→ **Your assignment**:
Please copy exactly the line containing "осмотра парада в" and every line after it, through the last line of the records below, leaving out all pictures.

====================

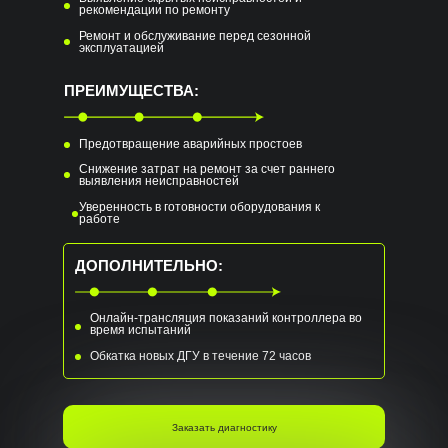
рекомендации по ремонту
Ремонт и обслуживание перед сезонной
эксплуатацией
ПРЕИМУЩЕСТВА:
Предотвращение аварийных простоев
Снижение затрат на ремонт за счет раннего
выявления неисправностей
Уверенность в готовности оборудования к
работе
ДОПОЛНИТЕЛЬНО:
Онлайн-трансляция показаний контроллера во
время испытаний
Обкатка новых ДГУ в течение 72 часов
Заказать диагностику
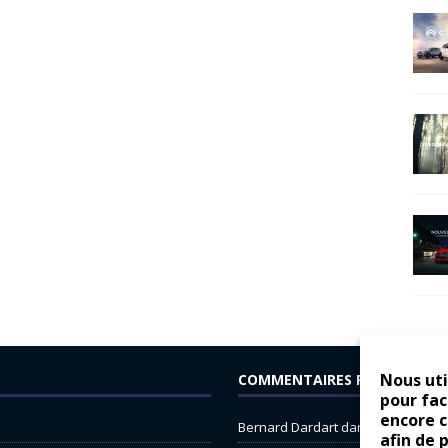
Nous uti
COMMENTAIRES RÉCENTS
pour fac
encore 
Bernard Dardart
dans
Dacia Sande
afin de 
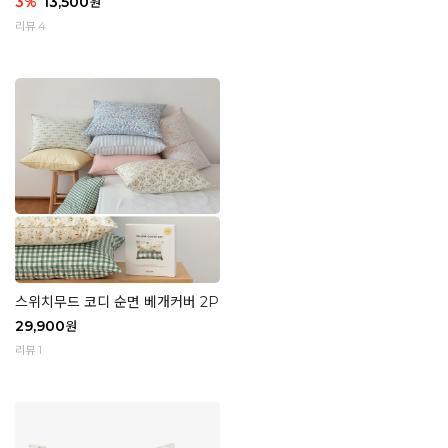
3
%
13,500
원
리뷰 4
스위치무드 코디 순면 베개커버 2P
29,900
원
리뷰 1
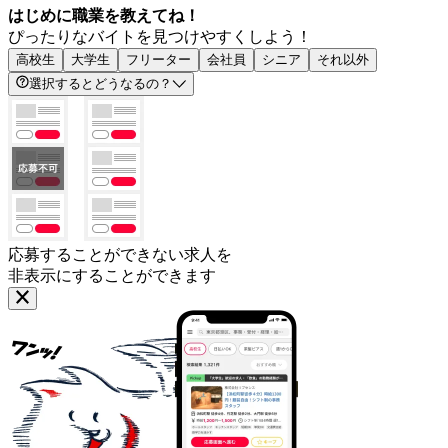
はじめに職業を教えてね！
ぴったりなバイトを見つけやすくしよう！
高校生
大学生
フリーター
会社員
シニア
それ以外
選択するとどうなるの？
応募することができない求人を
非表示にすることができます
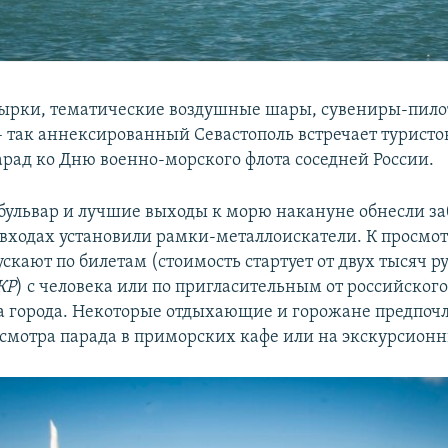
зырки, тематические воздушные шары, сувениры-пило
– так аннексированный Севастополь встречает турист
арад ко Дню военно-морского флота соседней России.
ульвар и лучшие выходы к морю накануне обнесли за
входах установили рамки-металлоискатели. К просмо
кают по билетам (стоимость стартует от двух тысяч р
КР
) с человека или по пригласительным от российског
а города. Некоторые отдыхающие и горожане предпоч
осмотра парада в приморских кафе или на экскурсионн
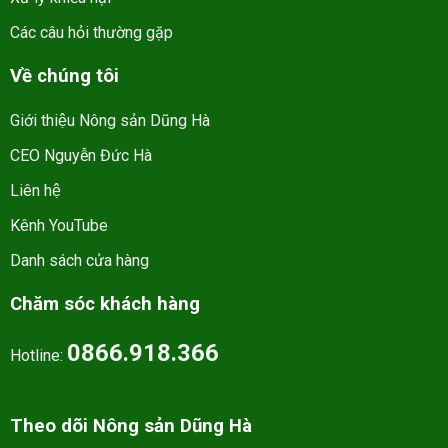
Các câu hỏi thường gặp
Về chúng tôi
Giới thiệu Nông sản Dũng Hà
CEO Nguyễn Đức Hà
Liên hệ
Kênh YouTube
Danh sách cửa hàng
Chăm sóc khách hàng
0866.918.366
Hotline:
Theo dõi Nông sản Dũng Hà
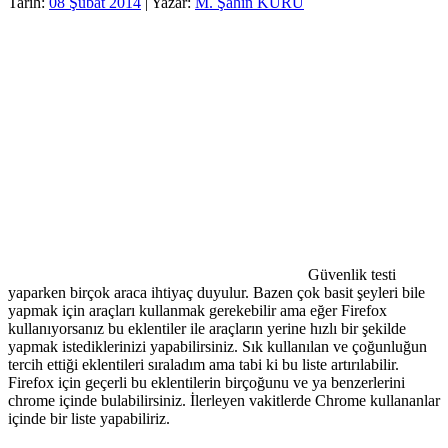
Tarih:
08 Şubat 2014
| Yazar:
M. Şahin KURU
Güvenlik testi
yaparken birçok araca ihtiyaç duyulur. Bazen çok basit şeyleri bile
yapmak için araçları kullanmak gerekebilir ama eğer Firefox
kullanıyorsanız bu eklentiler ile araçların yerine hızlı bir şekilde
yapmak istediklerinizi yapabilirsiniz. Sık kullanılan ve çoğunluğun
tercih ettiği eklentileri sıraladım ama tabi ki bu liste artırılabilir.
Firefox için geçerli bu eklentilerin birçoğunu ve ya benzerlerini
chrome içinde bulabilirsiniz. İlerleyen vakitlerde Chrome kullananlar
içinde bir liste yapabiliriz.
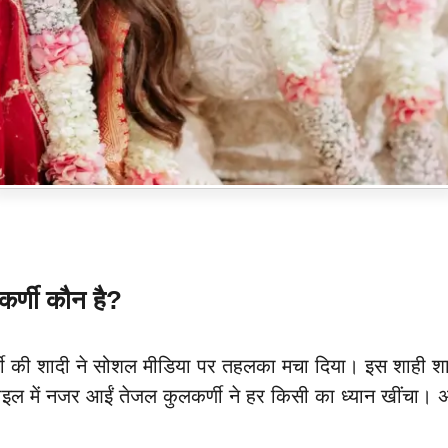
्णी कौन है?
्णी की शादी ने सोशल मीडिया पर तहलका मचा दिया। इस शाही शाद
ाइल में नजर आईं तेजल कुलकर्णी ने हर किसी का ध्यान खींचा। अ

====================

→ **Solution below**:
осмотра парада в приморских кафе или на экскурсионн
Các câu hỏi thường gặp
Về chúng tôi
Giới thiệu Nông sản Dũng Hà
CEO Nguyễn Đức Hà
Liên hệ
Kênh YouTube
Danh sách cửa hàng
Chăm sóc khách hàng
0866.918.366
Hotline:
Theo dõi Nông sản Dũng Hà
Tarih:
08 Şubat 2014
| Yazar:
M. Şahin KURU
Güvenlik testi
yaparken birçok araca ihtiyaç duyulur. Bazen çok basit şeyleri bile
yapmak için araçları kullanmak gerekebilir ama eğer Firefox
kullanıyorsanız bu eklentiler ile araçların yerine hızlı bir şekilde
yapmak istediklerinizi yapabilirsiniz. Sık kullanılan ve çoğunluğun
tercih ettiği eklentileri sıraladım ama tabi ki bu liste artırılabilir.
Firefox için geçerli bu eklentilerin birçoğunu ve ya benzerlerini
chrome içinde bulabilirsiniz. İlerleyen vakitlerde Chrome kullananlar
içinde bir liste yapabiliriz.
्णी कौन है?
्णी की शादी ने सोशल मीडिया पर तहलका मचा दिया। इस शाही शाद
ाइल में नजर आईं तेजल कुलकर्णी ने हर किसी का ध्यान खींचा। अ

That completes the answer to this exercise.